This case shows how qualitative and quantitative assessments of commercial and project uncertainty were used when preparing a response to a large, complex request for tender (RFT). The aim was to assist the bidders to understand the risks they would face and the implications for their businesses if their tender were accepted, and to develop a realistic view of the budget they would need, including an appropriate contingency. This helped them to develop a negotiating strategy, and to set a bid price that would be low enough to be competitive yet high enough to be commercially attractive if they were successful.


The project

This case concerns work that was part of a multi-billion dollar project located on a green-field offshore site. The project owner was a consortium of international oil companies. A consortium of international engineering companies was its engineering, procurement and construction management (EPCM) contractor.

Broadleaf’s client was a joint venture (JV) involving several large construction companies. The JV planned to submit a tender to provide fabrication and construction services for a section of the project. The tendered work formed only a small proportion of the total cost of the project, but nevertheless its scale was substantial for all the JV partners.

As well as complex engineering, there were strict requirements on environmental protection, quarantine and safety of personnel.


The focus of our work was on risks the JV would face if it were successful in winning the tender. Figure 1 shows some of the organisational and risk relationships involved.

Figure 1: Organisational and risk structure

A lack of clarity in the EPCM’s RFT documents for the work the JV proposed to address added to the usual complexity of tender preparation, exacerbated in this case by the scale of the opportunity in relation to the JV partners' existing activities. If they won the work, it would form a large part of their business. The risk assessments took place in the context of an evolving commercial approach to the tender and before many of the technical responses were settled.

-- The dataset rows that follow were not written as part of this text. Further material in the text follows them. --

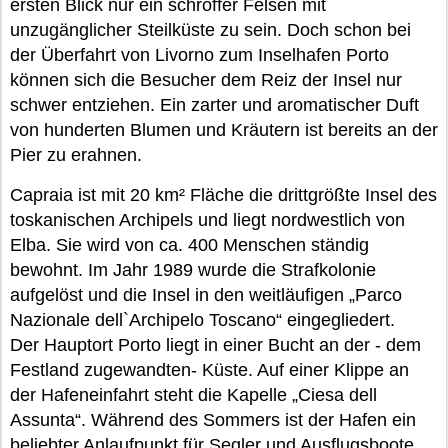
ersten Blick nur ein schroffer Felsen mit
unzugänglicher Steilküste zu sein. Doch schon bei
der Überfahrt von Livorno zum Inselhafen Porto
können sich die Besucher dem Reiz der Insel nur
schwer entziehen. Ein zarter und aromatischer Duft
von hunderten Blumen und Kräutern ist bereits an der
Pier zu erahnen.
Capraia ist mit 20 km² Fläche die drittgrößte Insel des
toskanischen Archipels und liegt nordwestlich von
Elba. Sie wird von ca. 400 Menschen ständig
bewohnt. Im Jahr 1989 wurde die Strafkolonie
aufgelöst und die Insel in den weitläufigen „Parco
Nazionale dell`Archipelo Toscano“ eingegliedert.
Der Hauptort Porto liegt in einer Bucht an der - dem
Festland zugewandten- Küste. Auf einer Klippe an
der Hafeneinfahrt steht die Kapelle „Ciesa dell
Assunta“. Während des Sommers ist der Hafen ein
beliebter Anlaufpunkt für Segler und Ausflugsboote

The objective was to assist the JV partners to develop a comprehensive understanding of the uncertainties they would face if their tender were accepted, including the implications for their businesses of winning this work. In addition, the partners wanted a realistic view of the budget they would need, including contingency, to balance the requirements of their bid to be low enough to be competitive yet high enough to be commercially attractive for the JV.

The JV partners required:

  • The efficiency of a qualitative risk assessment to expose the sources of uncertainty they would face and to identify management priorities, both for immediate action as well as for implementation planning
  • The insight provided by a quantitative cost risk analysis to enable them to understand fully the trade off between competitive pricing and risk to the businesses of the JV partners.


The qualitative assessment was based on what might happen were the JV to win the bid and implement the project. It addressed two aspects of the bid:

  • Commercial risks, arising from the terms and conditions contained in the RFT and from the interfaces between the project, the JV and the JV partners' businesses
  • Project risks arising in the delivery of the project.

The quantitative analysis focussed on the non-reimbursable components of the project cost where the JV would be exposed to uncertainty.

The risk assessment was not concerned with the likelihood of winning or losing the bid. It was framed in terms of the JV’s bid having been successful.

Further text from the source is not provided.